In all of the years that I have been a part of Japanese visits to the greater Bay Area, I have never accompanied visitors to a farm as a way to provide an appreciation for the historical context of what is now known as Silicon Valley.

Yang-Yoshihara and Kotani decided to provide the students and alumni a glimpse into what such contributions to agriculture were like by arranging a visit to Hikari Farms in Watsonville, California. Hikari Farms is an organic greenhouse business that specializes in Asian vegetables. The students were treated to a lecture by Janet Nagamine of Hikari Farms. Janet, who concurrently works as a medical doctor, informed the students and alumni that her father Akira came to the United States in 1956 with only $24.32. He eventually founded A. Nagamine Nursery, which specialized in flowers in 1967, in Watsonville. With the decline of the flower industry in the United States, Akira began to grow vegetables. Janet explained that the recently renamed Hikari Farms is a way for her to connect with her Japanese heritage and to also honor her parents’ decades-long dedication to farming.

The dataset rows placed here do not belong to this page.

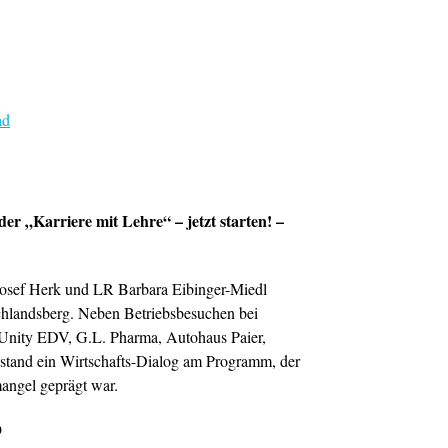
ad
er „Karriere mit Lehre“ – jetzt starten! –
sef Herk und LR Barbara Eibinger-Miedl
chlandsberg. Neben Betriebsbesuchen bei
-Unity EDV, G.L. Pharma, Autohaus Paier,
stand ein Wirtschafts-Dialog am Programm, der
angel geprägt war.
p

During her lecture, Janet explained that she sells not only organic vegetables but also a philosophy about the positive health effects of consuming organic foods. With a father and mother who are 97 and 101 respectively, and the fact that Janet is a medical doctor, her philosophy seemed to resonate among the students and alumni.

In their closing reflections at the end of the week, several of the students and alumni expressed gratitude for the visit to Hikari Farms and to the Nagamines. In all of the years that I have been a part of Japanese visits to the greater Bay Area, I have never accompanied visitors to a farm as a way to provide an appreciation for the historical context of what is now known as Silicon Valley. I am also grateful to the Nagamines as the tour of their farm was like a journey back to my childhood as an agricultural worker.